Today we woke up well rested after getting to sleep in a place that seems absolutely silent at night. Our explorations commenced with a fuel stop and then we proceeded directly into New York’s Adirondack Park. We drove south on I-87 where I gave Peg lousy directions and we missed the correct exit for the road west. After only about 8 miles of wasted fuel, we got onto either 9N or Hwy 86 headed toward Lake Placid, a region where NY has hosted two winter Olympic Games. It is a beautiful drive up what I think is the Ausable River through Clintonville, Au Sable Forks (funny spelling intentional), Jay, Wilmington (don’t eat at the A&W here) and finally into Lake Placid. The cascading river and all the towns along the way are really pretty, as is Lake Placid itself, but the town of Lake Placid is a tourist Mecca, even in the summer. The tourists seem quite happy shopping in myriad upscale boutiques, frequenting overpriced hotels with phony alpine architecture and otherwise getting fleeced. It is pretty dreadful.
We were finally able to emerge from the town’s series of roads that are almost completely blocked by morons attempting to find street-side parking where there was none and exited again on 86 for the drive on to Saranac Lake. Saranac has substantially wider roads clogged by substantially fewer morons and is quite pretty. It surrounds a scenic mountain lake and the views from the highway are very nice. There are a bunch of classic early 20th century buildings and the masonry Saranac Hotel dominates the skyline at the west end of the lake. I like this place much better than the town of Lake Placid but shoppers in an endless quest for Chinese and Malaysian garments offered at high prices may disagree with my assessment. On the way out of town, we found a gorgeous house built entirely of mortared cobbles that sits at the end of a street where we found the house of Robert Louis Stevenson. He wrote great books from inside a dinky little cottage that looks more like a place I would live than the residence of a famous author. Nice, but plain. No driveway.

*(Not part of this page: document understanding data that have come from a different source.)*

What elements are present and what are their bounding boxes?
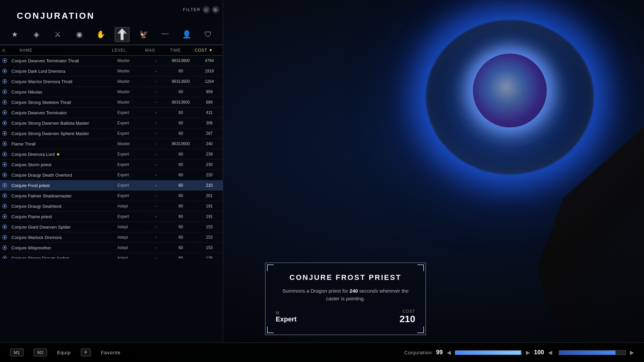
key-m1[interactable]: M1 [10, 349, 23, 356]
spell-row[interactable]: Flame Thrall Master - 86313600 240 [0, 139, 223, 149]
svg-point-41 [4, 257, 5, 258]
spell-icon [0, 223, 9, 231]
hand-icon[interactable]: ✋ [93, 27, 108, 42]
spell-name: Conjure Dwarven Terminator Thrall [9, 57, 115, 65]
spell-row[interactable]: Conjure Dremora Lord★ Expert - 60 239 [0, 149, 223, 160]
spell-name: Conjure Giant Dwarven Spider [9, 223, 115, 231]
favorite-label: Favorite [101, 350, 121, 355]
spell-row[interactable]: Conjure Strong Skeleton Thrall Master - … [0, 97, 223, 108]
settings-icon[interactable]: ⚙ [212, 6, 219, 13]
spell-icon [0, 212, 9, 221]
spell-row[interactable]: Conjure Storm priest Expert - 60 230 [0, 160, 223, 170]
spell-row[interactable]: Conjure Warrior Dremora Thrall Master - … [0, 76, 223, 87]
desc-prefix: Summons a Dragon priest for [282, 288, 350, 294]
spell-icon [0, 243, 9, 252]
spell-level: Master [115, 88, 146, 96]
restoration-shield-icon[interactable]: 🛡 [201, 27, 215, 42]
spell-row[interactable]: Conjure Frost priest Expert - 60 210 [0, 180, 223, 191]
spell-time: 60 [166, 88, 196, 96]
spell-name: Conjure Falmer Shadowmaster [9, 192, 115, 200]
spell-cost: 959 [196, 88, 223, 96]
bottom-bar: M1 M2 Equip F Favorite Conjuration 99 ◀ … [0, 343, 644, 362]
spell-row[interactable]: Conjure Dwarven Terminator Expert - 60 4… [0, 108, 223, 118]
spell-name: Conjure Warlock Dremora [9, 234, 115, 241]
spell-row[interactable]: Conjure Wispmother Adept - 60 153 [0, 243, 223, 253]
corner-decoration-br [417, 326, 424, 333]
spell-name: Conjure Strong Skeleton Thrall [9, 99, 115, 106]
skill-decrease-arrow[interactable]: ◀ [447, 349, 451, 356]
sword-icon[interactable]: ⚔ [50, 27, 65, 42]
spell-icon [0, 160, 9, 169]
spell-icon [0, 108, 9, 117]
spell-row[interactable]: Conjure Giant Dwarven Spider Adept - 60 … [0, 222, 223, 232]
spell-level: Adept [115, 202, 146, 210]
spell-cost: 191 [196, 202, 223, 210]
spell-level: Adept [115, 234, 146, 241]
spell-mag: - [146, 109, 166, 116]
spell-mag: - [146, 88, 166, 96]
spell-row[interactable]: Conjure Warlock Dremora Adept - 60 153 [0, 232, 223, 243]
key-m2[interactable]: M2 [34, 349, 47, 356]
spell-cost: 191 [196, 213, 223, 220]
svg-point-9 [4, 91, 5, 93]
spell-time: 60 [166, 150, 196, 158]
spell-row[interactable]: Conjure Draugr Death Overlord Expert - 6… [0, 170, 223, 180]
svg-point-3 [4, 60, 5, 61]
spell-mag: - [146, 244, 166, 251]
magic-book-icon[interactable]: ◈ [29, 27, 44, 42]
illusion-icon[interactable]: 〰 [158, 27, 172, 42]
desc-highlight: 240 [350, 288, 358, 294]
spell-cost: 153 [196, 244, 223, 251]
spell-time: 60 [166, 109, 196, 116]
spell-row[interactable]: Conjure Strong Draugr Archer Adept - 60 … [0, 253, 223, 258]
alteration-icon[interactable]: 🦅 [136, 27, 151, 42]
spell-icon [0, 119, 9, 127]
skill-xp-arrows-right[interactable]: ▶ [630, 349, 634, 356]
spell-mag: - [146, 192, 166, 199]
spell-cost: 220 [196, 171, 223, 179]
spell-level: Master [115, 99, 146, 106]
spell-row[interactable]: Conjure Flame priest Expert - 60 191 [0, 212, 223, 222]
spell-name: Conjure Draugr Death Overlord [9, 171, 115, 179]
spell-mag: - [146, 78, 166, 85]
spell-row[interactable]: Conjure Dwarven Terminator Thrall Master… [0, 56, 223, 66]
header-cost: COST ▼ [191, 47, 217, 54]
spell-name: Flame Thrall [9, 140, 115, 148]
binoculars-icon[interactable]: ◉ [72, 27, 87, 42]
favorites-tab-icon[interactable]: ★ [7, 27, 22, 42]
spell-name: Conjure Warrior Dremora Thrall [9, 78, 115, 85]
conjuration-icon[interactable] [115, 27, 129, 42]
svg-point-25 [4, 174, 5, 176]
header-icon-col: ⊙ [0, 47, 9, 54]
spell-level: Expert [115, 161, 146, 168]
spell-cost: 230 [196, 161, 223, 168]
key-f[interactable]: F [81, 349, 91, 356]
filter-circle-icon[interactable]: ⊙ [203, 6, 210, 13]
spell-row[interactable]: Conjure Falmer Shadowmaster Expert - 60 … [0, 191, 223, 201]
spell-row[interactable]: Conjure Strong Dwarven Ballista Master E… [0, 118, 223, 128]
skill-increase-arrow[interactable]: ▶ [526, 349, 530, 356]
skill-xp-arrows-left[interactable]: ◀ [548, 349, 552, 356]
spell-row[interactable]: Conjure Strong Dwarven Sphere Master Exp… [0, 128, 223, 139]
spell-detail-description: Summons a Dragon priest for 240 seconds … [276, 287, 415, 302]
category-icon-bar: ★ ◈ ⚔ ◉ ✋ 🦅 〰 👤 🛡 [0, 24, 223, 45]
spell-icon [0, 150, 9, 159]
spell-row[interactable]: Conjure Draugr Deathlord Adept - 60 191 [0, 201, 223, 212]
spell-time: 60 [166, 254, 196, 258]
spell-mag: - [146, 182, 166, 189]
spell-mag: - [146, 99, 166, 106]
svg-point-23 [4, 164, 5, 165]
skill-target-value: 100 [534, 349, 544, 356]
spell-name: Conjure Flame priest [9, 213, 115, 221]
spell-mag: - [146, 130, 166, 137]
destruction-icon[interactable]: 👤 [179, 27, 194, 42]
spell-cost: 1264 [196, 78, 223, 85]
svg-point-17 [4, 132, 5, 134]
spell-row[interactable]: Conjure Nikolas Master - 60 959 [0, 87, 223, 97]
spell-time: 60 [166, 202, 196, 210]
skill-name: Conjuration [404, 350, 432, 355]
spell-row[interactable]: Conjure Dark Lord Dremora Master - 60 19… [0, 66, 223, 76]
svg-point-11 [4, 101, 5, 103]
spell-mag: - [146, 234, 166, 241]
spell-time: 86313600 [166, 78, 196, 85]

We returned from this part of the world on NY Hwy 3 which ultimately delivered us to Plattsburgh, NY, which is a neat little city filled with gorgeous houses and more very impressive early 20th century era buildings. There is a statue of Sam Champlain and some really beautiful municipal buildings in town along with a great view of Lake Champlain and Vermont, across the lake. From Plattsburgh, we headed south down Hwy 9 to an attraction called Ausable Chasm. There are spectacular views of thundering waterfalls if you get out of your car and walk out on the stone Hwy 9 bridge over the chasm. If you cross to the other side of the bridge, you can look down the chasm and watch the river disappear through some formidable rapids down a rock gorge that is magnificent. This place is definitely one of those where getting out of the car and strolling out onto the bridge is worthwhile but it is not for those afflicted with any form of acrophobia. It is a long way down. Those with lots of time can pay to enter the adjacent privately-owned attraction site for whitewater rafting, tubing, bus rides and other touristy stuff on the rapids as long as they are willing to part with about $30 a head. We left $60 richer.